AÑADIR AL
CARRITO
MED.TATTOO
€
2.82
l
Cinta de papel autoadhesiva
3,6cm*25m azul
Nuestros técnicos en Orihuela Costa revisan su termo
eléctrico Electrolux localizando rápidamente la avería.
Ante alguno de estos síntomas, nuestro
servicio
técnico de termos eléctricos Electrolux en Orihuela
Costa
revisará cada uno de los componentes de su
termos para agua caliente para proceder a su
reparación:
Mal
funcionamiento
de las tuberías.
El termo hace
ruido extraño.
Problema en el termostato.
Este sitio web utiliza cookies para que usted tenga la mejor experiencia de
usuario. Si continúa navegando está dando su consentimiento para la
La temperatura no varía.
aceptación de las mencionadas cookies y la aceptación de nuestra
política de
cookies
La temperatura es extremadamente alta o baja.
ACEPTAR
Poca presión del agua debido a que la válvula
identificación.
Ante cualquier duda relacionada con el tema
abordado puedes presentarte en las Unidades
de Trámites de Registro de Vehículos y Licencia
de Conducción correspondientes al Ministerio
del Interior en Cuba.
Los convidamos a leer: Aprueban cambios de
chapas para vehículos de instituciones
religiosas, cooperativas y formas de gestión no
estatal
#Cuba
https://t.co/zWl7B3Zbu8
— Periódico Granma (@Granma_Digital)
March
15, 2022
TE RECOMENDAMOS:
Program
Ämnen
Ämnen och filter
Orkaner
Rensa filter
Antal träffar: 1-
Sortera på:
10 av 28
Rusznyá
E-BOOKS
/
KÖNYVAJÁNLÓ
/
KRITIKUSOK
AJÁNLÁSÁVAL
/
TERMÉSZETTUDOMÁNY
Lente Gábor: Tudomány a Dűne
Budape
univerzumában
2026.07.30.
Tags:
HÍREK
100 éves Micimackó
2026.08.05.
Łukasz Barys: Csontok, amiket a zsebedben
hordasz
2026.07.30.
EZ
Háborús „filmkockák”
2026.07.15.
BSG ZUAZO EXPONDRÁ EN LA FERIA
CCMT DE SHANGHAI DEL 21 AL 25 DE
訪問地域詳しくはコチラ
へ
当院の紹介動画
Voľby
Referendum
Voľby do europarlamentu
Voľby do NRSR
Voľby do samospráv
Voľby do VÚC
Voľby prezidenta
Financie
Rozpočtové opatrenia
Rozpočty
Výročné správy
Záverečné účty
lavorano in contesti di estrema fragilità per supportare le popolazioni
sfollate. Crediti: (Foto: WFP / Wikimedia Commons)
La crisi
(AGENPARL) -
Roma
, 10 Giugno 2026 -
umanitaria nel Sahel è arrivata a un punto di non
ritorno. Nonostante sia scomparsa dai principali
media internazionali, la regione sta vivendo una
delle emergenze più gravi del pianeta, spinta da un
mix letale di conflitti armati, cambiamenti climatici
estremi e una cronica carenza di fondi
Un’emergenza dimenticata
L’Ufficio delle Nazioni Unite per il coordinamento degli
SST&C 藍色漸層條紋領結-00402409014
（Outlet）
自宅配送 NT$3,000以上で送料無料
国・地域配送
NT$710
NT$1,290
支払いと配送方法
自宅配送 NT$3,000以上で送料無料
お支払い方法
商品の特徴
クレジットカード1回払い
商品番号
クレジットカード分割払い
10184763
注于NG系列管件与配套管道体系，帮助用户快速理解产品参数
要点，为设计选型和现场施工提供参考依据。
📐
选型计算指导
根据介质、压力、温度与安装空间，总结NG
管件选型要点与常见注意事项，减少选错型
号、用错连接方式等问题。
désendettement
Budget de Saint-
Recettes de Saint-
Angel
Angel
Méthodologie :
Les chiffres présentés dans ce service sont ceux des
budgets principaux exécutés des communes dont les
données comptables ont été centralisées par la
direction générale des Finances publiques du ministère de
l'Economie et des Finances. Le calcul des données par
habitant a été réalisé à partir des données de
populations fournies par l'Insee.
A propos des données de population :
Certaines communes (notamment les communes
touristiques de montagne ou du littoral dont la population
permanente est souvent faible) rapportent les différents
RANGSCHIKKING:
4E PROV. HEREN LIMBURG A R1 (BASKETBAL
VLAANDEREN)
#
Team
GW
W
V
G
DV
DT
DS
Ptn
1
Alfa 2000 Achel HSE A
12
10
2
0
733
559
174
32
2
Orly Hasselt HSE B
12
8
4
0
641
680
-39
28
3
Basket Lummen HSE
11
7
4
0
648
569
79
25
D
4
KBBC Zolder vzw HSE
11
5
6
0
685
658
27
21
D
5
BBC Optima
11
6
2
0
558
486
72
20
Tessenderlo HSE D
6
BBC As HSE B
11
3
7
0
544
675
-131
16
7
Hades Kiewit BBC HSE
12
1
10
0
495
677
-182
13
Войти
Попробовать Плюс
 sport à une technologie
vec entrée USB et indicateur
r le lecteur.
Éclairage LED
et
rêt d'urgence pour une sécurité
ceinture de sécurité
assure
☆ ☆ ☆ ☆ ☆ ☆ ☆
Aim of the task:
Please, from the material above, copy only the lines from the line with "ruido extraño." up to and including the line with "chapas para vehículos de instituciones", exactly as written.

Exercise solution:
ruido extraño.
Problema en el termostato.
Este sitio web utiliza cookies para que usted tenga la mejor experiencia de
usuario. Si continúa navegando está dando su consentimiento para la
La temperatura no varía.
aceptación de las mencionadas cookies y la aceptación de nuestra
política de
cookies
La temperatura es extremadamente alta o baja.
ACEPTAR
Poca presión del agua debido a que la válvula
identificación.
Ante cualquier duda relacionada con el tema
abordado puedes presentarte en las Unidades
de Trámites de Registro de Vehículos y Licencia
de Conducción correspondientes al Ministerio
del Interior en Cuba.
Los convidamos a leer: Aprueban cambios de
chapas para vehículos de instituciones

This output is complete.